From the material below, copy out each line with the word "untuk" in it.

◆ **Input**
────────

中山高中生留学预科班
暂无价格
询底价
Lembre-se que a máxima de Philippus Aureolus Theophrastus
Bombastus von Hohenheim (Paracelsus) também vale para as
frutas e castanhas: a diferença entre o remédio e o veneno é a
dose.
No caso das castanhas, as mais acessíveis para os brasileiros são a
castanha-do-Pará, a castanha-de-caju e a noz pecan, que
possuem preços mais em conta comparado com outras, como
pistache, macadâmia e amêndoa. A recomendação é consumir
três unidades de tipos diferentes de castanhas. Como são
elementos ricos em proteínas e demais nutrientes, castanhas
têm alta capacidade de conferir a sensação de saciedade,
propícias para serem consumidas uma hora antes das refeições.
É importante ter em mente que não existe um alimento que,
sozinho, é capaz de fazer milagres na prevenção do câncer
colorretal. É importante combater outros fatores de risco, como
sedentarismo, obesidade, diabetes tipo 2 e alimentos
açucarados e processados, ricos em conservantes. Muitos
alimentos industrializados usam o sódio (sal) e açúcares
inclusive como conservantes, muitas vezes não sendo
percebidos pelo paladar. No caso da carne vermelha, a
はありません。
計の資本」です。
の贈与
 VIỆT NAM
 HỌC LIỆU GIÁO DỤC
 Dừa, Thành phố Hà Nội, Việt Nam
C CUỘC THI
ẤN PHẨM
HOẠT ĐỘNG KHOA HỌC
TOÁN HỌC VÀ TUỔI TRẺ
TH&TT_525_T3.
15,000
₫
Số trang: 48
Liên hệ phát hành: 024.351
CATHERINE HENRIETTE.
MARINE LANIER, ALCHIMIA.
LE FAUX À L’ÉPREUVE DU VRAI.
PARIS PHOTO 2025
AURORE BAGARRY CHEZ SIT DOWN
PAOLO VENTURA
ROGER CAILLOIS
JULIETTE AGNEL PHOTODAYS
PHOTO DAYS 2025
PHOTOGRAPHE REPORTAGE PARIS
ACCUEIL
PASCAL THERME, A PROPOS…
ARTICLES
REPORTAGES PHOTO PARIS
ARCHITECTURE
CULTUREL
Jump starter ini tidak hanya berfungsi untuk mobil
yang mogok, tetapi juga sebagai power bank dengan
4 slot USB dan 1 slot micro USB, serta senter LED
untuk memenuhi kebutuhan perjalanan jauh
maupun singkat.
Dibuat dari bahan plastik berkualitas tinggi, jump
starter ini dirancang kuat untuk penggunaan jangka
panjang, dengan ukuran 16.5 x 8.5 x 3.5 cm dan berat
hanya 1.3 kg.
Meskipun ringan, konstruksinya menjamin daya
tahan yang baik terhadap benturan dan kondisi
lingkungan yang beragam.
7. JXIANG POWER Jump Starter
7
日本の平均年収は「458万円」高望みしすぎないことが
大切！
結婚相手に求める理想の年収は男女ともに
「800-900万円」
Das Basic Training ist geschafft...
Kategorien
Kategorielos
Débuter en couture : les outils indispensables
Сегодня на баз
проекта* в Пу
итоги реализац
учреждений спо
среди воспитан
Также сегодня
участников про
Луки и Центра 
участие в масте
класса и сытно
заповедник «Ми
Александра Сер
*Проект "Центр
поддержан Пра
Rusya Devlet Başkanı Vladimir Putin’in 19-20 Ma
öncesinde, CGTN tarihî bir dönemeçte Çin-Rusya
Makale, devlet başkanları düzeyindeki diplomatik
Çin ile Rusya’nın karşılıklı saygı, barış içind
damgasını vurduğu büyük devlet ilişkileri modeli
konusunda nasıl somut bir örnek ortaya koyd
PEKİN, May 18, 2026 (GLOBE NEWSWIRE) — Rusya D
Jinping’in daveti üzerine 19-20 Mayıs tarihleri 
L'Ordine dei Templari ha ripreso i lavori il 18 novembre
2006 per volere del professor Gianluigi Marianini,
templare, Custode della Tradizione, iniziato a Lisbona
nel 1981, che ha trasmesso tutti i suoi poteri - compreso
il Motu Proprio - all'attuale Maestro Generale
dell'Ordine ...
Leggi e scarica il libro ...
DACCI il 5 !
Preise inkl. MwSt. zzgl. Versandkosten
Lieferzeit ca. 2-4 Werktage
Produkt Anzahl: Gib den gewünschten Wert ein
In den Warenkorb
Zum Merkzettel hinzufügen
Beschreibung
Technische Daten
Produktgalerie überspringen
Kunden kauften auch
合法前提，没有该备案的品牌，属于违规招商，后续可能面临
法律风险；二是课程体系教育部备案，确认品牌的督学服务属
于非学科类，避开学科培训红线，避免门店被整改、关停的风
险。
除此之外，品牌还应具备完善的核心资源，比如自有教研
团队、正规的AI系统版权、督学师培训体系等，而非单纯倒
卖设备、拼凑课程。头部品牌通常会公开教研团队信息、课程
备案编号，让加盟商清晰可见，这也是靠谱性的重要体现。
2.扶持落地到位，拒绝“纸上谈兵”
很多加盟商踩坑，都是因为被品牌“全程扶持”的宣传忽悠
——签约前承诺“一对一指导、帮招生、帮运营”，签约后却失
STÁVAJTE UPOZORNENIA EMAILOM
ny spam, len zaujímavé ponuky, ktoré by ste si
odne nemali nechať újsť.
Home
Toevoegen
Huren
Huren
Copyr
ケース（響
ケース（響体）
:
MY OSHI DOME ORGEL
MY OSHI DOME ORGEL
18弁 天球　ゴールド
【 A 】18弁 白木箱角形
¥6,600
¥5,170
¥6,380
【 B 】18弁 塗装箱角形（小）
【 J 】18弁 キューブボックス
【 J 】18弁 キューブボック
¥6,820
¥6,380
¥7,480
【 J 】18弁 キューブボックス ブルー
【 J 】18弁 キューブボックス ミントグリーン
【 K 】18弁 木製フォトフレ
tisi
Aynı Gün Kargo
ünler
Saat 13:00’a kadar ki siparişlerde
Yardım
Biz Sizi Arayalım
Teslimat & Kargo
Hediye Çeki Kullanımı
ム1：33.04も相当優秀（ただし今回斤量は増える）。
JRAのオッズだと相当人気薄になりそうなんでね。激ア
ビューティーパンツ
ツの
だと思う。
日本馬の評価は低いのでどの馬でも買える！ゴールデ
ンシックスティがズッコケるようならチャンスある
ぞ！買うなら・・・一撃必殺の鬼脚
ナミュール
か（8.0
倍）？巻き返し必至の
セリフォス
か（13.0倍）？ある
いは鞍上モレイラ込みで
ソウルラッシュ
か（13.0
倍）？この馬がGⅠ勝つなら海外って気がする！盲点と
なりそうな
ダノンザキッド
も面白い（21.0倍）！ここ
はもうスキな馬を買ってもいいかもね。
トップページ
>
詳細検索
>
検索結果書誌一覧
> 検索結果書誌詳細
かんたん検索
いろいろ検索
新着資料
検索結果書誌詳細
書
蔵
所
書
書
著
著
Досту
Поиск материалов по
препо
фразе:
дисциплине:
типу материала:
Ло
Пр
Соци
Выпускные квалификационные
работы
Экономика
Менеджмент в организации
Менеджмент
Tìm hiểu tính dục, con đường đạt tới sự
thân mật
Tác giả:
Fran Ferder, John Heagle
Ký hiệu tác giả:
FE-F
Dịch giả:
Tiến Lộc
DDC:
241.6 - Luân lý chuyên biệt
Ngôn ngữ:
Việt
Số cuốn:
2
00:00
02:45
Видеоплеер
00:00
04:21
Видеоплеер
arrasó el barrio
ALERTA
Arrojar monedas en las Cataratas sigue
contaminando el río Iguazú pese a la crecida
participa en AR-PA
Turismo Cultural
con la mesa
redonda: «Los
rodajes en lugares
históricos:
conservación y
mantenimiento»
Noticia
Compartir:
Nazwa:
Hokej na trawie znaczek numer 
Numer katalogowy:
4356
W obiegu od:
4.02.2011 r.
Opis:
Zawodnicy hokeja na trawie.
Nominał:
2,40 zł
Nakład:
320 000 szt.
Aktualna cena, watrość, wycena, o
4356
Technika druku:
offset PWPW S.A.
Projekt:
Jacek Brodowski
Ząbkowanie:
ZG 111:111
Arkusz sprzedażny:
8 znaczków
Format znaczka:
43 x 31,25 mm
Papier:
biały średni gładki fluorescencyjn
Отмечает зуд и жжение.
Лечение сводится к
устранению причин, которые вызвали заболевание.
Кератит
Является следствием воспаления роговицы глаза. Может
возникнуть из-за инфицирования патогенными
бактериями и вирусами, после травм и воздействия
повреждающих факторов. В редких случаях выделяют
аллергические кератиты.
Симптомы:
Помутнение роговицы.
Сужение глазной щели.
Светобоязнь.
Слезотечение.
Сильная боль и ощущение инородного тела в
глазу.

────────

◆ **Task solution**
Jump starter ini tidak hanya berfungsi untuk mobil
untuk memenuhi kebutuhan perjalanan jauh
starter ini dirancang kuat untuk penggunaan jangka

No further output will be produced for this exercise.